Enter the “code pirate”, a ralph loop that works from a markdown file firing code cannons until it finishes more substantial progress.
By bridging together the context-resetting of the Ralph loop (the pirate) and the context-mindfulness of the RLMs (the cannons), it establishes a coding harness which is able to accomplish larger diffs like building out sterling (if it’s still private, it’s coming soon!).
When I come back to my computer to review a captain result, it’s less about knitting knots in feature intentions and more about steering the army of coding agents overall. Making sterling with the code pirate was less about firing it over and over at a goal but more setting goal(s), it finishes them through, and then setting new goals to be implemented (like making a peanut butter jelly sandwich).
Code captain
Everything up to this point I can say truthfully has yielded a real result that would have taken more time or effort if I used a different tool. This next “layer” is something I’ve been tinkering with and have not yet found something that feels like I “cracked it”. However, I’m sharing here in case the concepts are of use to someone else facing similar problems.
When tackling projects where it “working” is non-negotiable (ie it meets a test coverage quota, an ambiguity that would lead some agents to giving up early), totally depending on the LLM to come back with a result can be anticlimatic.
To remedy this while tinkering with Lean, I’ve started working on a “code captain” which behaves like a code pirate but, rather than let the agent exit when it’s gone astray, I added a gate which prevents the pirate from exiting until all conditions are met.

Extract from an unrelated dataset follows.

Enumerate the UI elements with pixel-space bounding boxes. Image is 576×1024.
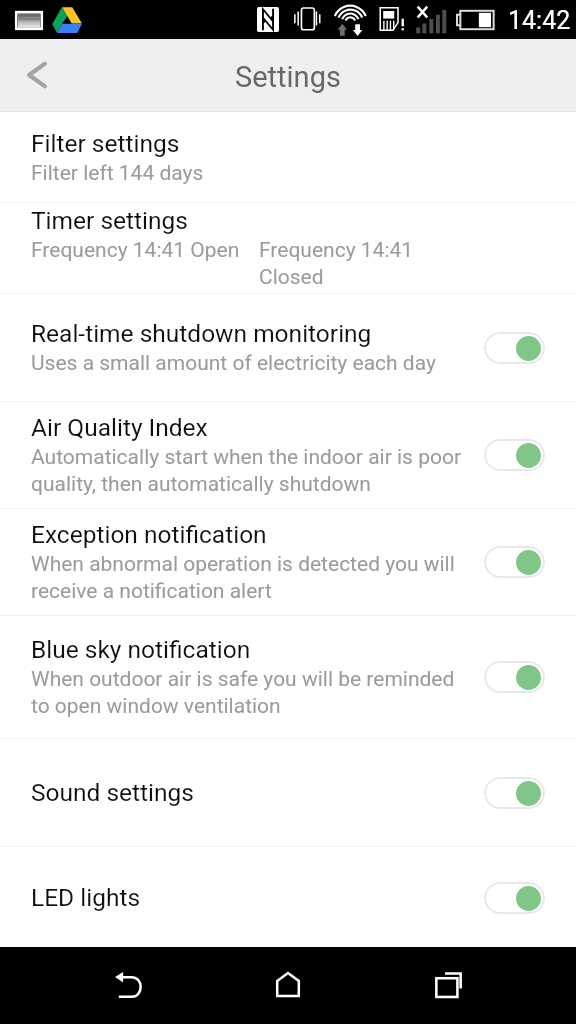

If the gate’s not well defined, then the agent can find a way to exit early. If the gate’s redefinable (ie learning about new objectives or constraints over time) or even appendable, then the agent may still find a way to exit early. So, ultimately, software engineering’s a game of scoping objectives well.
Takeaways
Training employees versus hiring interns is like the difference between vertical and horizontal scaling. Likewise, the difference between leveling up a single person versus spinning up agents to fill in certain tasks is like the difference between vertical and horizontal scaling but for responsibilities. The underlying problem with coding harnesses is boiling down the responsibilities of a software engineer into horizontally scalable skills.
It’s already the case in some hedge funds that folks will develop models for executing strategies but aren’t picking up the phone and placing orders themselves. While there are still some firms which rely on old fashioned methods, the analog to software is that there will eventually be categories of products where the code defining these products isn’t governed by people but instead by the systems established by them.
Until the day coding’s finally solved, we shall still have problems to solve. Hack the planet!